Books, traces, and the materialization of artistic and intellectual networks

Eisenstein had the invaluable habit of systematically marking the date and place of acquisition in each of his books, such that we can reconstruct and partially follow his intellectual development through his books, as well as establish a geography of his knowledge. These are accompanied by the frequent dedications authors made to the filmmaker, which situate Eisenstein in different networks and circles, and help to better appreciate his friendships and affinities. For example, the Russian State Archive of Literature and Art includes a copy of Kiki’s Memoirs (Kiki de Montparnasse, 1901-1953), dedicated as follows in reference to the Battleship Potemkin: “To M. Eisenstein, whom I find very agreeable, for I also like big ships and sailors.” Giving books not only intensified and provided concrete form to the pleasure of meeting one another, but also served later as a medium for pursuing an intellectual and friendly relation, a medium that Eisenstein especially enjoyed upon returning to the USSR from Mexico and the United States in 1932, when he was no longer allowed to leave the country. Books therefore became a substitute for travel, and enabled him to maintain ties with the exterior. This can be seen in the letter Eisenstein sent on February 1, 1937 to his American friend Jay Leyda (1910-1988), amid incredibly difficult times: “Could you keep me au courant about what is happening in the fields I am interested in? Maybe it wouldn’t be too difficult for you to occasionally send me the Times book reviews, so that I know what is being published in your country.”  Books allowed for evasion, but also preserved the memory of past trips and friendships made abroad.

Eisenstein’s books are also highly instructive because regardless of how much he cherished books, he did not hesitate to annotate them frenetically, to include dialogues with authors or his own reflections based on the material he had read. His copies of Charles Darwin (1809-1882), Sigmund Freud (1856-1939), Lucien Lévy-Bruhl (1857-1939), and Vincent Van Gogh (1853-1890) are just a few of the volumes peppered with marginalia, bookmarks, inserts, and loose leaves covered in notes and reflections. These fascinating materials make it possible to observe his thought as it was developing, and to measure the contribution of a particular author to Eisenstein’s theoretical and artistic system. This information should be considered with other documents that flesh out our understanding of his reading and practice as a collector: his archives include registers and bills providing information about his book purchases from a very young age, as does his correspondence with friends across the globe, who were asked to inform him about recent publications in their respective countries, and to send him those publications that drew his interest. We are familiar with his mental library through his many notebooks conserved at the archives, which are full of bibliographical references, notes, and quotations.

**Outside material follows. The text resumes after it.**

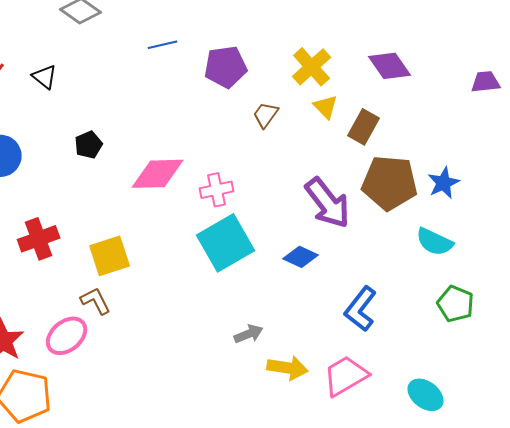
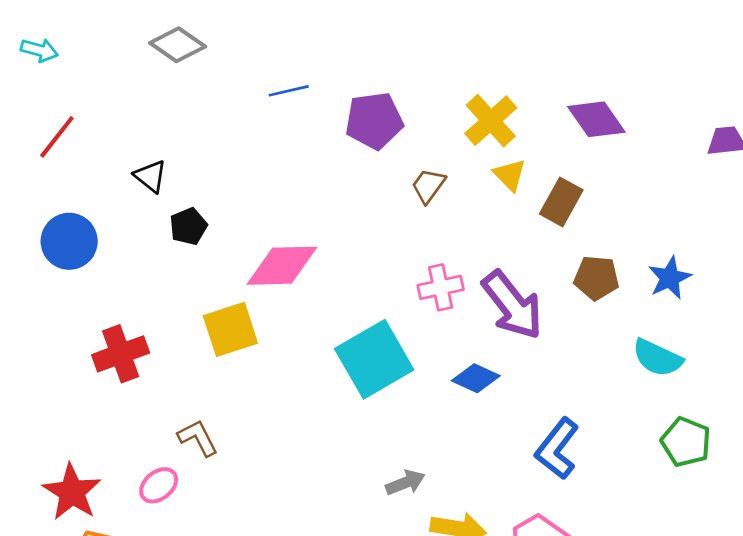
black triangle: (45, 77) -> (150, 176), moved
brown pentagon: (390, 183) -> (596, 278), size x0.6
pink cross: (217, 190) -> (441, 287), moved
yellow square: (110, 256) -> (230, 329), moved
pink ellipse: (67, 336) -> (159, 485), size x0.7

These different sources provide us access to the world of his books, and help us grasp the importance they held in his life and thought, thereby opening up a new perspective on his work: the portrait of the filmmaker as reader that emerges from these works highlights the strongly interdisciplinary, transhistoric, intertextual, and international dimension of Eisenstein’s work. What clearly emerges is his belonging not just to Russian and Soviet intellectual, artistic, and cultural networks, but to international ones as well (Europe, America, Asia): Eisenstein had ties with figures as different as the architect Le Corbusier, the writer Blaise Cendrars, the linguist Nikolaï Marr, and the anthropologist Anita Brenner. This is strongly reflected in the dedication Brenner included in her book Idols Behind Altars, which was crucial for Eisenstein both in his discovery of Mexico and in filming ¡Que Viva Mexico!: “This book about great artists was written for great artists like S. M. Eisenstein to whom it is inscribed.” Books subsequently materialize the dynamics of exchanges, circulations, and transfers of knowledge, of texts and images that were absolutely central and integral to Eisenstein’s work.